23.9.09

Letter to Mum

The other day I found this letter, which I wrote to my mother in June 2005 after she had suffered a stroke that caused her memory to dissolve. Mum died in hospital of a so-called super-bug of the type that has numbers for a name, on 20th June 2005. I never finished the letter.

Tomorrow, 24th September 2009, is Mum's 77th birthday, so this is for her. Happy Birthday, Mom.

Isn't memory a curious asset? We have it from birth, but the early part, the part when we're still displaying L-plates, all but disappears under the weight of subsequent memories. Perhaps it's because, as a baby, we can't really make sense of stuff - of weather-vanes and zebra crossings, hairnets and nests of tables, mangles and window-sills, souvenirs from Sant Pol de Mar and slide-viewers. It's only later that we can sort and code and label. And, of course, that automatically means we muddle our memories, as we superimpose later images onto baby stills so we can actually claim to own them.
For example, I'm almost sure I remember Papa Lawson as being the man who lived in the flat opposite ours. I remember his presence in my earliest days, but apart from a vague recollection of sitting on his knee in a 'parlour'-type room with dark, perhaps green, curtains, the strongest memory I have of him is knowing who he was and of loving him to bits. I think he had a son, an adult son, and either Papa or both he and his son worked in a shirt shop down the hill and round the corner. There is a vague suggestion of a chocolate Santa Claus, or a chocolate Easter egg, a gift from Papa, apart from the book of poems.

I can sit here in the dead of night, with a dog making its presence felt a few houses away, and let one memory take me to another, backwards, forwards, who knows which. It's fun. It's as rich as an intricate, peacock-threaded embroidery, unpredictable. It's like eating dark chocolate and floating away. Stories, clouds of pictures, faces, colours, smells, voices, all bursting to ping out into the open.
That's what memory is. And it just takes a quick short-circuit, a neurological firecracker, to wipe it all or suspend it out of reach. I can shuffle or tint my stories as I fancy, so they look better on the paper, turn my life into a glorious Technicolor saga of yellow curtains and wooden clothes-horses sharing the buttercup morning sunlight with a spinach-green carpet, of shelling fresh peas while sitting on a small lawn, surrounded by blue-purple grape hyacinths, hollyhocks and lupins, lobelia and alyssum.
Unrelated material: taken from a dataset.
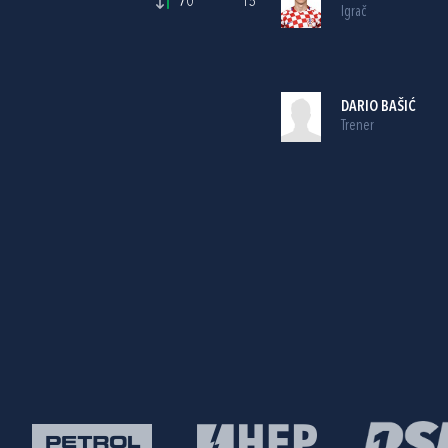
70'
15
Igrač
DARIO BAŠIĆ
Trener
Another curious thing is Glasgow itself. Rundown, boarded-up, extravagant, decadent, industrial. Staunchly Presbyterian, radically Catholic, wildly Buddhist, Calvinist and Bohemian, haggis and tofu. Famous for shipbuilding, Orange marches, Ian Brady, St Mungo, Taggart, Sauchiehall Street, Kelvin Hall, the Barrowlands, hard humour, head-bashing, alcoholics, the University, Charles Rennie MacKintosh, toughness, tenement buildings, Celtic and Rangers, solid, serious, significant architecture, rainmates, and Glaswegians. Genghis McCann and ice cream. I nearly forgot the ice cream and the fact that a Glaswegian is just as likely to be called Angelo as Alistair. Until relatively recently, "I'm from Glasgow" was a fairly threatening claim which might include the tag "so watch yersel'". On a curriculum vitae, it was almost a liability. No. Strike the 'almost'.
Even the Glasgow names tell a story; they seem to be in harmony with the Glaswegian accents, which range from guttural, rasping thug to gently abrasive, crystal streamwater. Cowcaddens, the Gorbals, Kirkintilloch, Pollockshields all share city boundaries with districts that could easily have been christened by Stevenson or Scott: Drumchapel, Kelvinside, Broomhill, Anniesland, Rutherglen.

Like you, Mum, I find expressing some memories difficult; the words are not always there, nor the mental glass-eye to make sense of the images. Glasgow. Glasgow is a feeling. It is colours, moments of light and darkness, the sounds of Beetle windscreen wipers and cars in the rain, the taste of coal-fires in the mouth, the smells of adhesive fabric eye-patches and leaded petrol on puddles. The yellow of daffodils and the sullen black of the leafless, naked, winter trees near the university.
It is the height and protection of tall, dirty buildings carved from Industrial Revolution rock. It is the stark, terrifying concrete slabs built in curves that make up the mad, urban motorway system that took us to visit Granny and Grandpa Munn on alternate Sundays. It is lemon chiffon pudding eaten in a treasure-trove house by a depot of rotting green and sunflower bus carcasses. It is the lion, the cage, the lion, the cage, now put the lion into the cage. It is the New Seekers and Ken Dodd without the Diddymen. Sleeping Beauty at the ballet and dominoes with Aunt Madge in her image-perfect flat of a thousand textures. It is Papa Lawson.